What is required. Repeat precisely the span of lines below that opens with the line containing "bierta y gratuita" and closes with the line containing "a divulgación y", both included.

Records from a data source:
+ + + +
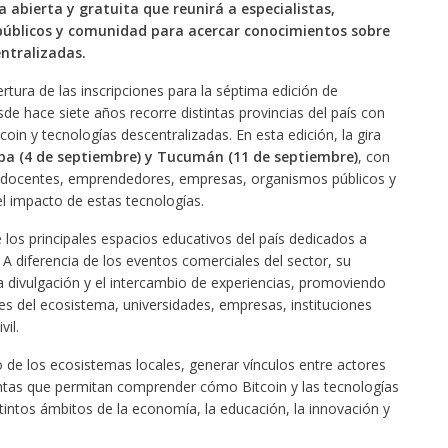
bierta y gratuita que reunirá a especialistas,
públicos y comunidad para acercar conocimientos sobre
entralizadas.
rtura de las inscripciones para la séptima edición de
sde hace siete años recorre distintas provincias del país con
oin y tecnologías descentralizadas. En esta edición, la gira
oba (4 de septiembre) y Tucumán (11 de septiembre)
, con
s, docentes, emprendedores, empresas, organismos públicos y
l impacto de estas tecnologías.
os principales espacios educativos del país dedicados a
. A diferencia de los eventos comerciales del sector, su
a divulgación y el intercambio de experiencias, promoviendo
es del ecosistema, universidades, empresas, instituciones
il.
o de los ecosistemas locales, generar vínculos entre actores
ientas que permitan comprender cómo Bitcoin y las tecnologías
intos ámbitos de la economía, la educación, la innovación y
+ + + +
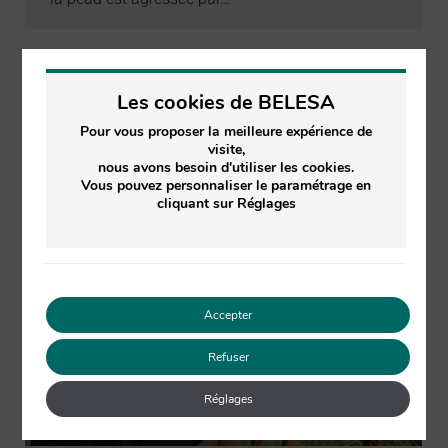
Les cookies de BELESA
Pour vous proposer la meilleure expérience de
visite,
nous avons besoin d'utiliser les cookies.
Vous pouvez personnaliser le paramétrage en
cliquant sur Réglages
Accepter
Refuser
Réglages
+ + + +
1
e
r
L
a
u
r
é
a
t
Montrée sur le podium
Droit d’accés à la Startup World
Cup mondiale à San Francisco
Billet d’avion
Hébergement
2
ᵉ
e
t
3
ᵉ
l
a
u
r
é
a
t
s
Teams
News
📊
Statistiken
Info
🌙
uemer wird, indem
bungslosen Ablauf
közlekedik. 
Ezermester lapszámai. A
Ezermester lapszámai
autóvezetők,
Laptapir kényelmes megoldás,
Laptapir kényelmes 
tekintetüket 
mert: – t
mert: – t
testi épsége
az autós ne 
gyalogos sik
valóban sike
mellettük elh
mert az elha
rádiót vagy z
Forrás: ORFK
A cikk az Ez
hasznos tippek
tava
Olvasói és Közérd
+ + + +
Solved exercise.
bierta y gratuita que reunirá a especialistas,
públicos y comunidad para acercar conocimientos sobre
entralizadas.
rtura de las inscripciones para la séptima edición de
sde hace siete años recorre distintas provincias del país con
oin y tecnologías descentralizadas. En esta edición, la gira
oba (4 de septiembre) y Tucumán (11 de septiembre)
, con
s, docentes, emprendedores, empresas, organismos públicos y
l impacto de estas tecnologías.
os principales espacios educativos del país dedicados a
. A diferencia de los eventos comerciales del sector, su
a divulgación y el intercambio de experiencias, promoviendo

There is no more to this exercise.